# Recipients of subsidy to private day-care and day-care of own children by region

> **Note the following:** 
> 1. This is *not* meant to be an example of an actual **data analysis project**, just an example of how to structure such a project.
> 1. Remember the general advice on structuring and commenting your code
> 1. The `dataproject.py` file includes a function which can be used multiple times in this notebook.

Imports and set magics:

In [2]:
import pandas as pd
import numpy as np
import matplotlib.pyplot as plt
import ipywidgets as widgets
from matplotlib_venn import venn2

# autoreload modules when code is run
%load_ext autoreload
%autoreload 2

# user written modules
import dataproject

import datetime

import pandas_datareader # install with `pip install pandas-datareader`
import pydst # install with `pip install git+https://github.com/elben10/pydst`

import matplotlib.pyplot as plt
plt.rcParams.update({"axes.grid":True,"grid.color":"black","grid.alpha":"0.25","grid.linestyle":"--"})
plt.rcParams.update({'font.size': 14})


# Read and clean data

Set up and identify the data tabel we wish to work with. 

In [24]:
# Setup data loader with the langauge 'english'
Dst = pydst.Dst(lang='en') 

# Get a list of all subjects 
Dst.get_subjects() 

# Get all tables in subject '1' (people)
tables = Dst.get_tables(subjects=['1']) 

# Display only the tables in '1' containing 'Recipients' in the text because we know that the table of interest contains this in its title 
display(tables[tables['text'].str.contains('Recipients')])
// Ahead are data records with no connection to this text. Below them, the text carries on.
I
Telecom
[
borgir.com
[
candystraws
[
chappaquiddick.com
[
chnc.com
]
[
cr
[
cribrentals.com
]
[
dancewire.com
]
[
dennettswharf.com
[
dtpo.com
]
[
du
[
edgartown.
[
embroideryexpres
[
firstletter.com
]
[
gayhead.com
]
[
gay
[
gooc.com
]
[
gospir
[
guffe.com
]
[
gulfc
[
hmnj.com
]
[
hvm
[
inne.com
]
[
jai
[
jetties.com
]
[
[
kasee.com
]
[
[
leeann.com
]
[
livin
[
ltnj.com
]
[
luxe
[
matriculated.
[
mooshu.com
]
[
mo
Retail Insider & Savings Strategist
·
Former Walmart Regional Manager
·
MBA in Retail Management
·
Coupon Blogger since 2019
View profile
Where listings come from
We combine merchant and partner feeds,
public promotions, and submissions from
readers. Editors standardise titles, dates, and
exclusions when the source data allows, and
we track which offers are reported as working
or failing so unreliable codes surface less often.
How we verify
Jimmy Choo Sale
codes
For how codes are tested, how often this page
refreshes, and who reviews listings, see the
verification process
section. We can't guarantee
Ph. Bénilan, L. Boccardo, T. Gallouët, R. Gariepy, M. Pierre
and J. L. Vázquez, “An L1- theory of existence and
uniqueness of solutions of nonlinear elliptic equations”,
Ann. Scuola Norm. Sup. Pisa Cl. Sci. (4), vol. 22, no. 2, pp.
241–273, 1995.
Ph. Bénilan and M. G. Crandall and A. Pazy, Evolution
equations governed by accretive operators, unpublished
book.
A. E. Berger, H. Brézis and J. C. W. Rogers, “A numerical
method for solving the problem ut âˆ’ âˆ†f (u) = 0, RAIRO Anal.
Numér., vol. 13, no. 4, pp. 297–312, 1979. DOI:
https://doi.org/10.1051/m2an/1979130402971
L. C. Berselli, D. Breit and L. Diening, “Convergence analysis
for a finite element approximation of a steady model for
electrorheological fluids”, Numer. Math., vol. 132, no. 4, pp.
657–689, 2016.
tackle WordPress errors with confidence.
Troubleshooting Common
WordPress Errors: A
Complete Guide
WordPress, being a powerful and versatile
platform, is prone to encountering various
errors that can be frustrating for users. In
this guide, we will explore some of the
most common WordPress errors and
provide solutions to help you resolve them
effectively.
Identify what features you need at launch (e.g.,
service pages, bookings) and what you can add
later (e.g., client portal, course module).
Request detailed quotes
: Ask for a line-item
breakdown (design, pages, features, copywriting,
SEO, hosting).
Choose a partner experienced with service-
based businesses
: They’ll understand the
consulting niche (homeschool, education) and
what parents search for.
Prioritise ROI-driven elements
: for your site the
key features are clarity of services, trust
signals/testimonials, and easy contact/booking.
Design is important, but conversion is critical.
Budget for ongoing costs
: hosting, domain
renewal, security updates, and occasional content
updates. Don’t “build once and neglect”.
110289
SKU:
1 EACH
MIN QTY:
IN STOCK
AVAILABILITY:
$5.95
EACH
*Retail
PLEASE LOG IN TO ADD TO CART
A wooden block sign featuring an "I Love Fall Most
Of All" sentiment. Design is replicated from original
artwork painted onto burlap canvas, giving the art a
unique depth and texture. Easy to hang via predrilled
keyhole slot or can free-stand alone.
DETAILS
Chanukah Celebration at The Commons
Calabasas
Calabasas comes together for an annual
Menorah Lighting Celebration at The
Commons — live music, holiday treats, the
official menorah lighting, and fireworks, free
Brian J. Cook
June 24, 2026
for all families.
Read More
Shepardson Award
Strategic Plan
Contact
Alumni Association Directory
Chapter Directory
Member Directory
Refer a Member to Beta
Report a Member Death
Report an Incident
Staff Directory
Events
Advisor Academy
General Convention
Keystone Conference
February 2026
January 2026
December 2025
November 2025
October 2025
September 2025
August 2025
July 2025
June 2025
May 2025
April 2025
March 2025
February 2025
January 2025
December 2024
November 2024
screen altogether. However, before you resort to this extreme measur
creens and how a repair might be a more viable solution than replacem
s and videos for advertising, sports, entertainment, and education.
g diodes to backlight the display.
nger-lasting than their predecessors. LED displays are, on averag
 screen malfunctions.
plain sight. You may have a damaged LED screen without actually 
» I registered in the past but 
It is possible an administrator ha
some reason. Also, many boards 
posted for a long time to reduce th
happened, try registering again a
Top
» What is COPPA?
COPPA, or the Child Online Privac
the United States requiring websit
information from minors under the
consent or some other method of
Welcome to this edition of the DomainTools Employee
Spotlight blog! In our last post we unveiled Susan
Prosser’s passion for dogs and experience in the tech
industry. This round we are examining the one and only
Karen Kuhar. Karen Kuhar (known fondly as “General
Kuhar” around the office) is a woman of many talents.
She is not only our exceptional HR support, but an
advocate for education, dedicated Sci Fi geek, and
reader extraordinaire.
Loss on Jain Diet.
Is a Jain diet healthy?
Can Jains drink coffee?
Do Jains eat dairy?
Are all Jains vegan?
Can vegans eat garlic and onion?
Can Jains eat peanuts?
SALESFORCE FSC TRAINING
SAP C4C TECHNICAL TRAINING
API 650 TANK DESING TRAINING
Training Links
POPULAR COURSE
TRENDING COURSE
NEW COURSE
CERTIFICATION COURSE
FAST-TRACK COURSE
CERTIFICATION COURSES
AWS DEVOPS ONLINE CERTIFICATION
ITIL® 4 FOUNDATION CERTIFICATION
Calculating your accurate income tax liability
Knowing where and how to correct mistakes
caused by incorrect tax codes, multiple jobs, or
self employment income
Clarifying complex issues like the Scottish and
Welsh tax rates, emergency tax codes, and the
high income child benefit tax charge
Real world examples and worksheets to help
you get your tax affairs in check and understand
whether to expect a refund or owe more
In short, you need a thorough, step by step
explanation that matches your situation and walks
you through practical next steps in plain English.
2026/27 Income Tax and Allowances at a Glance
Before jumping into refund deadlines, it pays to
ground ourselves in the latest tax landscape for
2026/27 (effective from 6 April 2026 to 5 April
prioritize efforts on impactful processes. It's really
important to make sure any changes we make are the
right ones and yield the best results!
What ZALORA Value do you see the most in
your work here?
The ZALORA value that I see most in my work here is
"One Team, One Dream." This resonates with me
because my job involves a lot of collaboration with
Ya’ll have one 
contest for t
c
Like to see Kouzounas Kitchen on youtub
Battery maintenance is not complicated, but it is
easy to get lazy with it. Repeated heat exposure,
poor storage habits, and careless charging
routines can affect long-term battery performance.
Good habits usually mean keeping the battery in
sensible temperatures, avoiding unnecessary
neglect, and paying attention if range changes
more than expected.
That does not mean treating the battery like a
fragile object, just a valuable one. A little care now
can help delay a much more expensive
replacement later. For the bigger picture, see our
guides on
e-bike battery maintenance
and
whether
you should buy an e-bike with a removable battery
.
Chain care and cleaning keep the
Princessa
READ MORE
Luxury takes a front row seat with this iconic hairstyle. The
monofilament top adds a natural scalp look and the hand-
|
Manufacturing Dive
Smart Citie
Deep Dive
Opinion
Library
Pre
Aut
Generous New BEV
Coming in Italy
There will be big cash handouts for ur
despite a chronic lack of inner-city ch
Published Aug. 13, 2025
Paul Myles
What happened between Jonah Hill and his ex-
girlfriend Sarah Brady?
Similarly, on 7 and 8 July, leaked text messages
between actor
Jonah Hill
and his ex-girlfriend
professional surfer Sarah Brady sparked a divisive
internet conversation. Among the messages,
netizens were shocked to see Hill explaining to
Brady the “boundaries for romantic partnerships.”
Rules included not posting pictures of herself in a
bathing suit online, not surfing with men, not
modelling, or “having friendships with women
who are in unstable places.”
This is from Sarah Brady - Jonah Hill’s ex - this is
Unnamed: 0,id,text,unit,updated,firstPeriod,latestPeriod,active,variables
137,DAGTIL4,Recipients of subsidy to private day-care and ...,Number,2022-03-30 08:00:00,2008,2021,True,"[region, grant type, affected , time]"
217,HJEMSYG,Recipients of home nursing,Number,2022-06-10 08:00:00,2016,2021,True,"[region, age, sex, time]"


From running the Dst.get_subjects() we get that we have to search within the subject 'people' which is 1. 

We print a list of all of the tables within this subject. 

We only display the ones that have the word 'Recipients' in the text, because we know that the table we want, the DAGTIL4, has this in its title.


**$\large \color{lightblue}{Import}$**


In [25]:
# Importing the data from DAGTIL4
Rec_vars = Dst.get_variables(table_id='DAGTIL4')
Rec_vars

# Make the Dataframe
variables_rec = {'OMRÅDE':['*'],'TILSKUDSART':['*'],'BERORT':['*'], 'TID':['*']}
rec_gen= Dst.get_data(table_id = 'DAGTIL4', variables=variables_rec)
rec_gen.sort_values(by=['TID', 'OMRÅDE'], inplace=True)

# Rename the columns
rec_gen = rec_gen.rename(columns={'OMRÅDE':'Municipality','TILSKUDSART':'Subsidy_type','TID':'Year', 'BERORT':'Affected'})


# Importing the data from BY2
By_vars = Dst.get_variables(table_id='BY2')
By_vars

# Make the Dataframe
variables_by = {'KOMK':['*'],'ALDER':['*'], 'KØN':['*'], 'Tid':['*']}
by_gen= Dst.get_data(table_id = 'BY2', variables=variables_by)
by_gen.sort_values(by=['TID', 'KOMK'], inplace=True)

# Rename the columns
by_gen = by_gen.rename(columns={'KOMK':'Municipality','ALDER':'Age','KØN':'Gender', 'TID':'Year'})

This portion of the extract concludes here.